Pour sa part, Walter Cunningham, scientifique astronaute et signataire de la lettre, a témoigné que :
« Dans l’environnement politiquement correct actuel, beaucoup sont réticents à s’élever contre la croyance populaire et quand ils le font, ils sont le plus souvent ignorés. Lorsque l’Administrateur de la NASA, Michael Griffin (voir ici), le patron de Hansen, et qui est lui-même un éminent scientifique, a tenté d’établir une distinction entre la vision politique et personnelle de Hansen d’une part et celle de la science effectuée par l’agence (NdT : la NASA) d’autre part, il a été contraint de faire marche arrière. »

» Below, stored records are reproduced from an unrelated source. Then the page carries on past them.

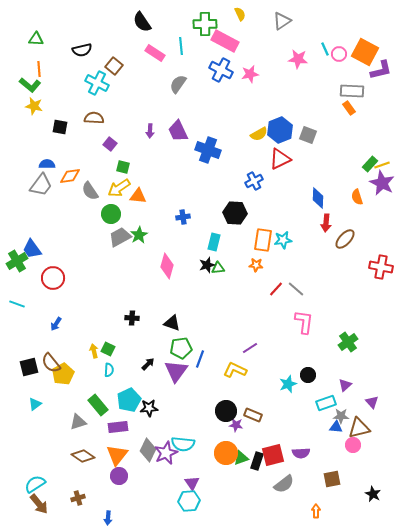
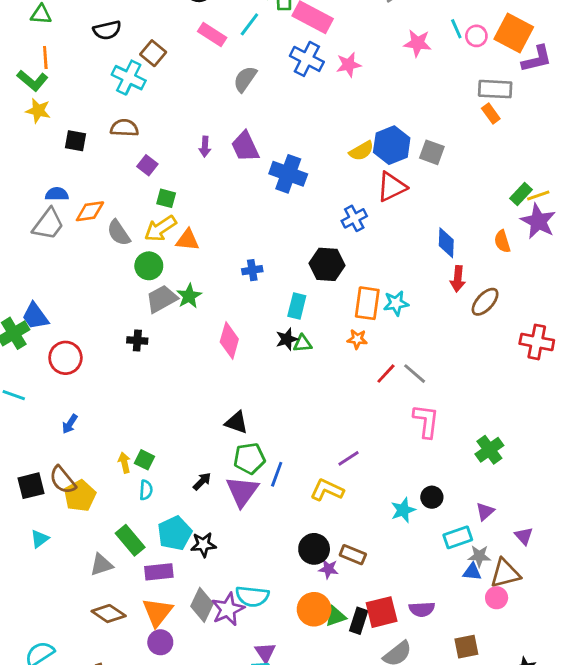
cyan line: (181, 46) -> (249, 24), turned 42
black cross: (132, 318) -> (137, 341), moved

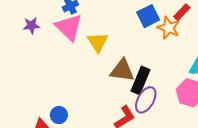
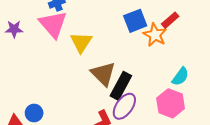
purple star: (31, 26) -> (14, 29), moved
brown triangle: (122, 70) -> (103, 74), turned 32

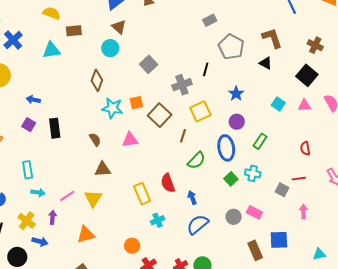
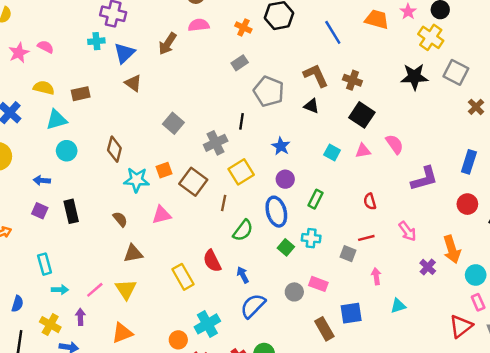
yellow semicircle: (52, 13) -> (44, 88), moved
brown cross: (315, 45) -> (352, 80), moved
cyan circle: (110, 48) -> (67, 151), moved
cyan cross: (158, 220) -> (207, 324), moved, size x1.5
cyan triangle: (319, 254) -> (398, 306), moved

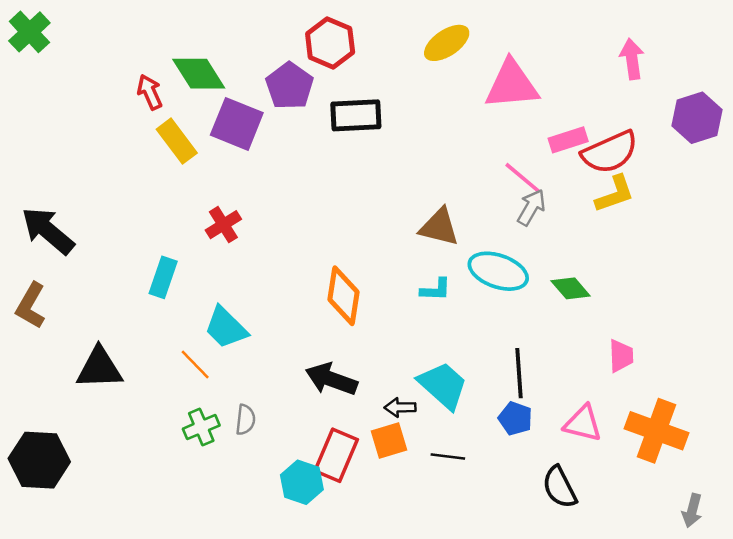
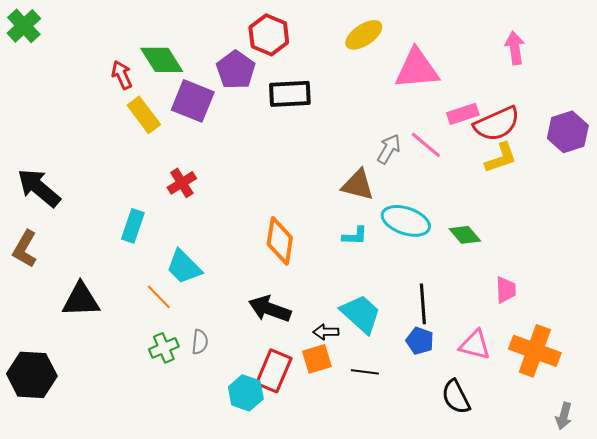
purple hexagon: (697, 118) -> (568, 132), moved
gray arrow: (531, 207) -> (389, 149), moved

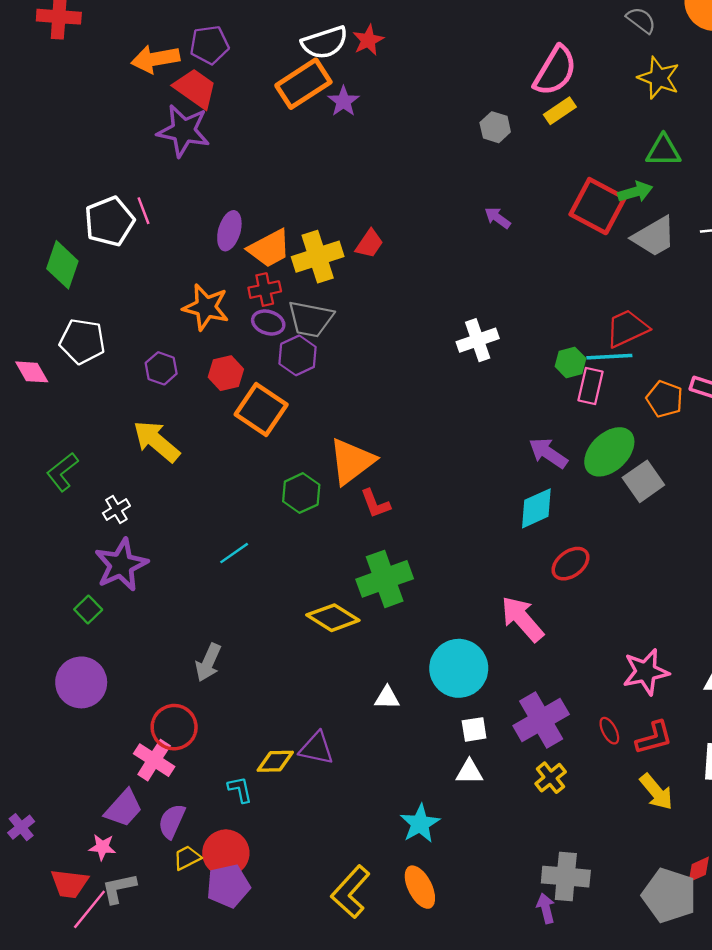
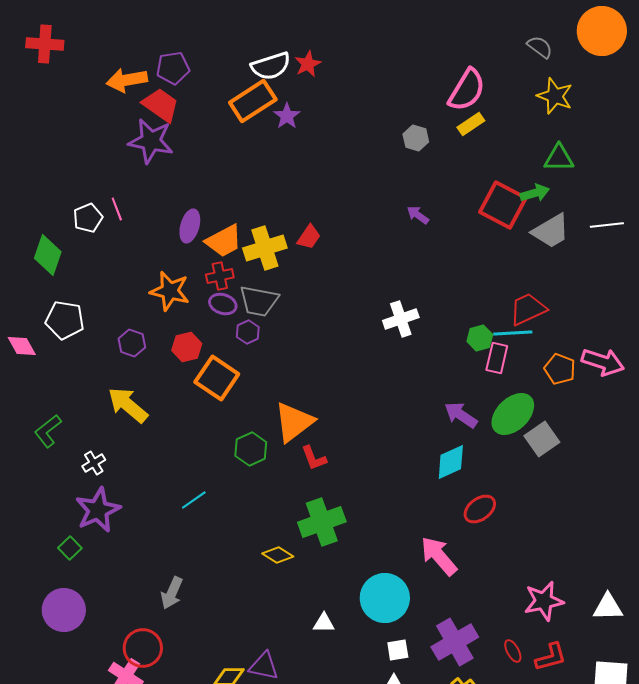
white pentagon: (109, 221) -> (88, 218), size x0.7
purple hexagon: (298, 355) -> (248, 332), size x0.7
yellow diamond: (333, 618) -> (278, 555), size x0.7

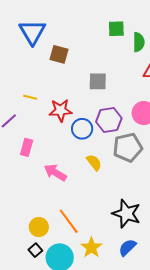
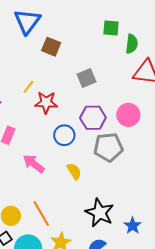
gray square: (98, 81) -> (86, 78), turned -30
yellow line: (30, 97) -> (28, 87), moved, turned -72
blue circle: (82, 129) -> (64, 135), moved
yellow semicircle: (94, 162) -> (74, 171), moved

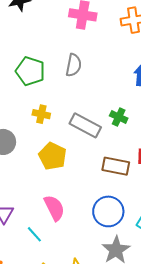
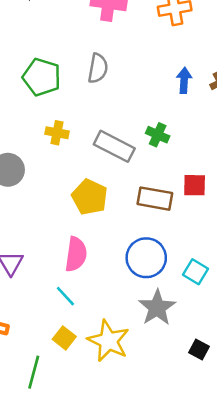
yellow pentagon: (53, 156) -> (90, 197), moved
pink semicircle: (54, 208) -> (76, 254), turned 36
cyan line: (34, 234) -> (65, 296), moved

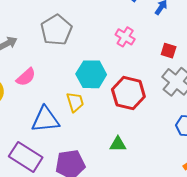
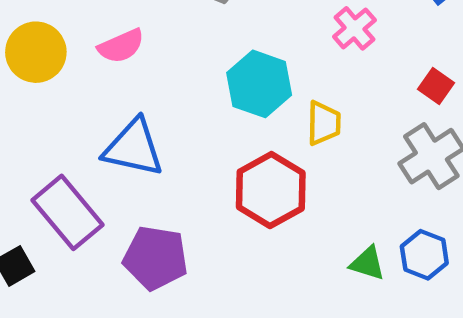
red hexagon: (128, 93) -> (271, 190), moved
yellow trapezoid: (75, 102) -> (324, 123), moved
green triangle: (118, 144) -> (367, 263), moved

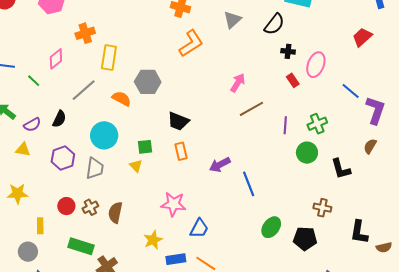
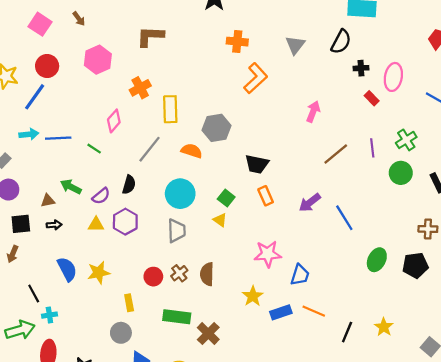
brown line: (251, 109) -> (336, 154), moved
green square: (145, 147) -> (226, 198), turned -35
purple hexagon: (63, 158) -> (125, 222), moved

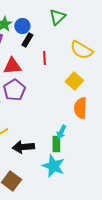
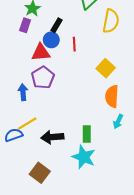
blue circle: (22, 26) -> (51, 40), moved
yellow semicircle: (81, 50) -> (111, 21), moved, turned -110
cyan arrow: (61, 132) -> (118, 121), moved

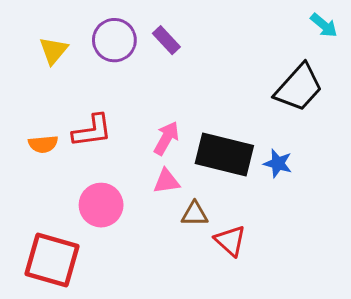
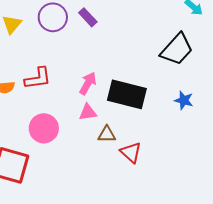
blue star: (278, 163) -> (184, 100), moved

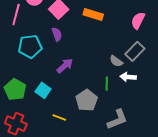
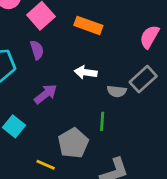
gray semicircle: (116, 61) -> (117, 91), turned -32
white arrow: (128, 77) -> (86, 72), moved
yellow line: (59, 118) -> (46, 165), moved

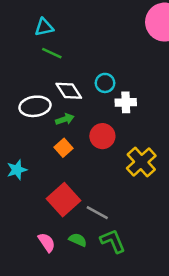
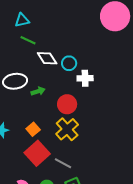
white diamond: (69, 91) -> (47, 58), moved
orange square: (64, 148) -> (33, 129), moved
yellow cross: (141, 162) -> (67, 129), moved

L’un des signataires de la lettre ci-dessus nous éclaire sur, au moins, une des motivations des signataires de la lettre ci-dessus, sur le blog de Judy Curry :
Harold H Doiron, PhD | April 14, 2012 at 5:47 pm | Reply
„En tant qu’un des signataires de la « Lettre à Bolden » nous avons pensé qu’il était important que les employés de haut niveau de la NASA au GISS (NdT : C’est clairement J. Hansen et G. Schmidt qui sont visés) soient contestés par rapport à leurs affirmations au grand public qui ressemblent plus à de la propagande qu’à une analyse objective des tendances actuelles du réchauffement climatique.
Les déclarations venant du plus haut responsable de la base de données du GISS de la NASA ont affirmé au grand public que « 2011 était la 9ème année la plus chaude dans les enregistrements historiques » alors qu’une description plus précise et plus riche en informations aurait dû être « durant l’année 2011, la température globale moyenne est restée stable ou a légèrement baissé depuis son niveau de 1998 » ce qui serait plus convenable vis à vis de la réputation scientifique de la NASA que les vétérans se sont efforcé d’établir. Est-ce que vos lecteurs sont d’accord avec nous que la réputation scientifique de la NASA est mise à mal par de telles déclarations alarmistes venant du
responsable de la science climatique à la NASA ?“

Effectivement, comme je l’avais fait remarquer, tout est dans la présentation des résultats des mesures…
J’ajoute que, tout comme James Hansen, Michel Jarraud de l’OMM s’est également fait une spécialité (reprise par tous les médias) d’indiquer le classement de la température dans le contexte des données historiques. Un tel classement est trompeur et ne signifie rien quant à l’évolution actuelle des températures. Il est beaucoup plus utile de préciser la tendance de l’évolution de la température dans le cadre (au moins) de la dernière décennie ne serait-ce que pour savoir si la température monte, baisse ou reste stable, comme le recommande, en particulier, H. H. Doiron.

2) Compléments et rappels :

3) L’arrière-plan : Le militantisme du responsable du GISS de la NASA.
Beaucoup considèrent que ce sont les déclarations ultra-alarmistes de James Hansen
devant le Sénat US, en 1988, qui ont véritablement lancé et popularisé le concept du
« réchauffement climatique anthropique ».